Research
Insecticide resistance and malaria transmission :
Mosquito control through the use of insecticides is still the most important component of malaria control programs. Insecticide resistance jeopardizes disease control efforts by increasing the number of mosquitoes that survive the insecticide treatment and are available to spread the parasite in the population. Although this quantitative effect of insecticide resistance on the mosquitoes may be mitigated by the costs associated to insecticide resistance, it has been deemed sufficiently worrying to motivate the development of resistance management strategies to prevent or retard the spread of resistance. Little attention has however been given to the potential qualitative effects of insecticide resistance on the mosquitoes: are insecticide resistant mosquitoes better, equal or worse vectors of diseases than susceptible ones? Mosquitoes are not mere flying syringes, they provide a very specific physiological environment in which the parasites differentiate, proliferate and migrate to the correct tissues to ensure transmission to the next host. There is increasing evidence that this environment is drastically modified when insects become resistant to insecticides. Insecticide resistance can have an effect on parasites by interfering with mosquito immunity, by increasing or decreasing the oxidative damage to the parasite or by depleting the resource pool needed for parasite development, amongst others.

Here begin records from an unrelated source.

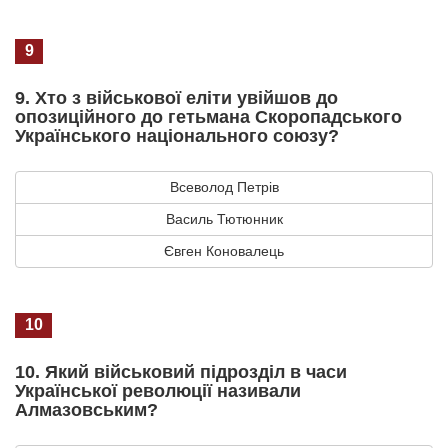
9
9. Хто з військової еліти увійшов до
опозиційного до гетьмана Скоропадського
Українського національного союзу?
Всеволод Петрів
Василь Тютюнник
Євген Коновалець
10
10. Який військовий підрозділ в часи
Української революції називали
Алмазовським?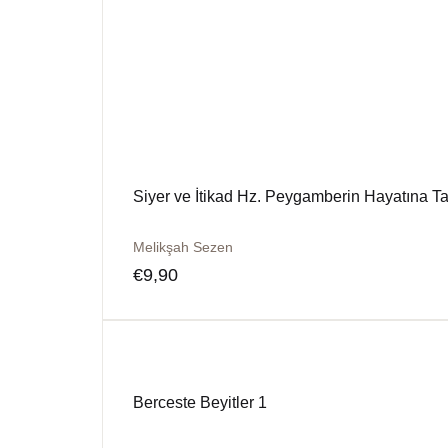
Siyer ve İtikad Hz. Peygamberin Hayatına Taa
Melikşah Sezen
€
9,90
Berceste Beyitler 1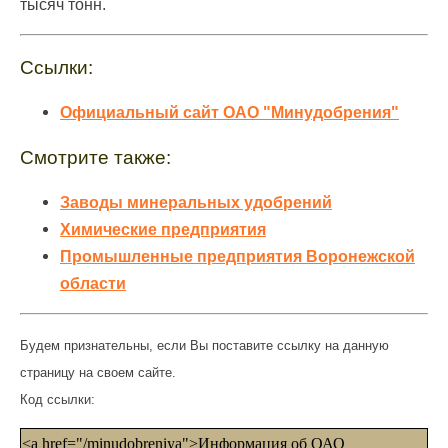
тысяч тонн.
Ссылки:
Официальный сайт ОАО "Минудобрения"
Смотрите также:
Заводы минеральных удобрений
Химические предприятия
Промышленные предприятия Воронежской
области
Будем признательны, если Вы поставите ссылку на данную
страницу на своем сайте.
Код ссылки:
<a href="/minudobreniya">Информация об ОАО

The Culex-bird malaria system is a great experimental model to test whether the evolution of insecticide resistance can have an impact on the transmission of the disease. First, because C. pipiens is one of the species in which insecticide resistance has been best characterized at the genetic and molecular levels. Some of the mechanisms of insecticide resistance found in C. pipiens are in fact identical to those found in Anopheles gambiae and An. albimanus, the main vectors of diseases of malaria in Africa and South America, respectively. Second, because avian malaria and human malaria are very similar, phyllogenetically and life history-wise. And third, because both the parasite and the mosquito are present at our doorstep; in the Montpellier region, there are well-identified populations of insecticide resistant and susceptible C. pipiens mosquitoes and there is a high prevalence (30-80%) of bird malaria in (at least) blue tits. Our project (which is financed through an ANR grant of the French government) combines physiological, behavioural, molecular and life history approaches, lab work and field work, all within an evolutionary ecology framework.
Selected papers:
Rivero A, Vézilier J, Weill M, Read AF, Gandon S (2010) Insecticide control of vector borne diseases: when is insecticide resistance a problem? PLoS Pathogens 6(8): e1001000.

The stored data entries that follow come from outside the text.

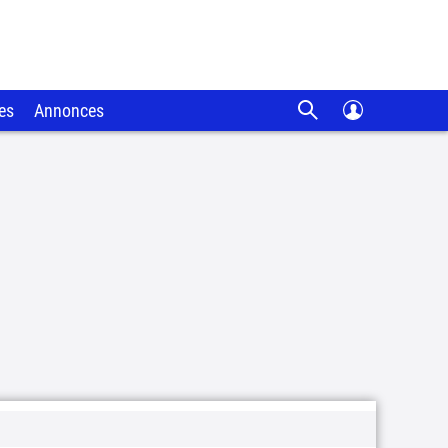
es
Annonces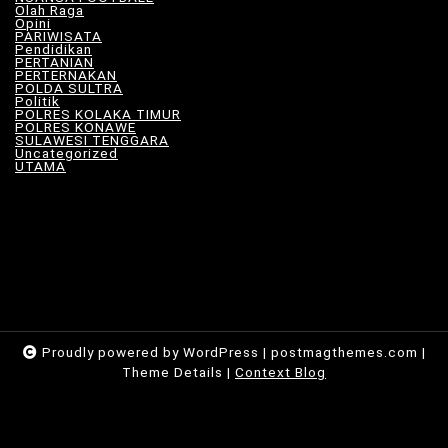
Olah Raga
(13)
Opini
(6)
PARIWISATA
(11)
Pendidikan
(17)
PERTANIAN
(23)
PERTERNAKAN
(7)
POLDA SULTRA
(33)
Politik
(8)
POLRES KOLAKA TIMUR
(101)
POLRES KONAWE
(9)
SULAWESI TENGGARA
(579)
Uncategorized
(118)
UTAMA
(182)
Proudly powered by WordPress
|
postmagthemes.com
|
Theme Details
|
Context Blog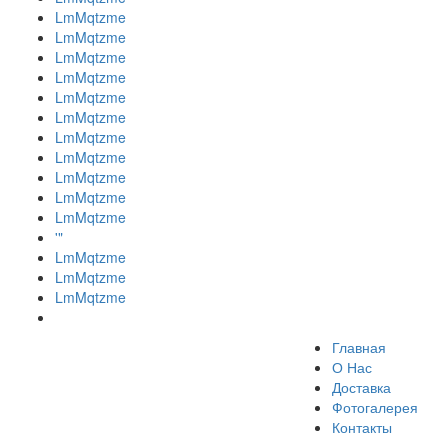
LmMqtzme
LmMqtzme
LmMqtzme
LmMqtzme
LmMqtzme
LmMqtzme
LmMqtzme
LmMqtzme
LmMqtzme
LmMqtzme
LmMqtzme
'"
LmMqtzme
LmMqtzme
LmMqtzme
Главная
О Нас
Доставка
Фотогалерея
Контакты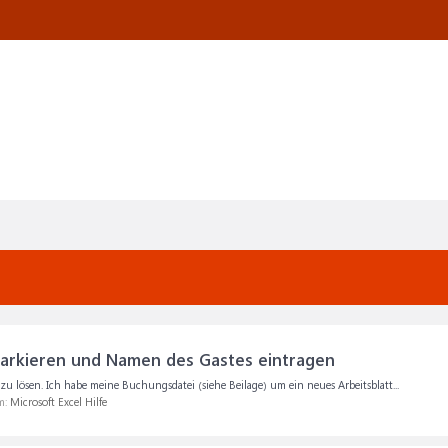
arkieren und Namen des Gastes eintragen
 zu lösen. Ich habe meine Buchungsdatei (siehe Beilage) um ein neues Arbeitsblatt...
m:
Microsoft Excel Hilfe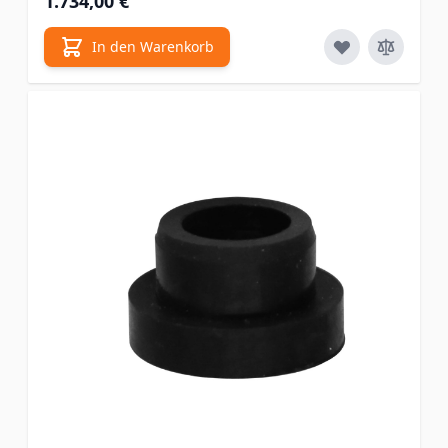
1.734,00 €
In den Warenkorb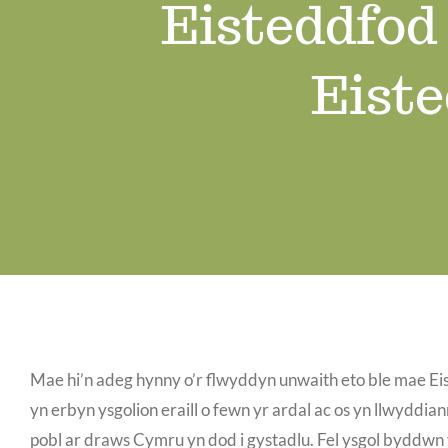
Eisteddfod
Eiste
Mae hi’n adeg hynny o’r flwyddyn unwaith eto ble mae Eis
yn erbyn ysgolion eraill o fewn yr ardal ac os yn llwyddi
pobl ar draws Cymru yn dod i gystadlu. Fel ysgol byddwn yn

Plasmodium-Wolbachia interactions in the mosquito :
Competition between parasites within a host is a major evolutionary force in infections. The presence of two parasites inside a host often results in an antagonistic interaction between them. Antagonistic interactions can be due to a competition for space and/or resources between the different parasites, to the production of substances that are directly toxic to the competitor or to the presence of non-specific immune effectors. This type of interactions between parasites within vectors can have drastic consequences for disease transmission.
C. pipiens mosquitoes are infected by Wolbachia, a vertically transmitted symbiotic bacterium that induces cytoplasmic incompatibility. Recent work has shown that a Wolbachia infection render Drosophila flies more resistant to a range of viral infections. In addition, Aedes aegypti mosquitoes have been recently transinfected with a strain of Wolbachia of Drosophila origin, and similar efforts are being carried with Anopheles mosquitoes. In Aedes, a Wolbachia strain of Drosophila origin has been shown to shorten the life of mosquitoes and to interfere with the development of dengue and chikungunya viruses, opening up interesting possibilities for the use of Wolbachia as a disease control method. As Wolbachia are vertically transmitted, however, it is expected that their virulence will decrease over time. Culex and Wolbachia have had a long evolutionary history. The aim of our project is to determine whether a long-standing infection by Wolbachia interacts with the malaria parasite (P. relictum) in Culex mosquitoes.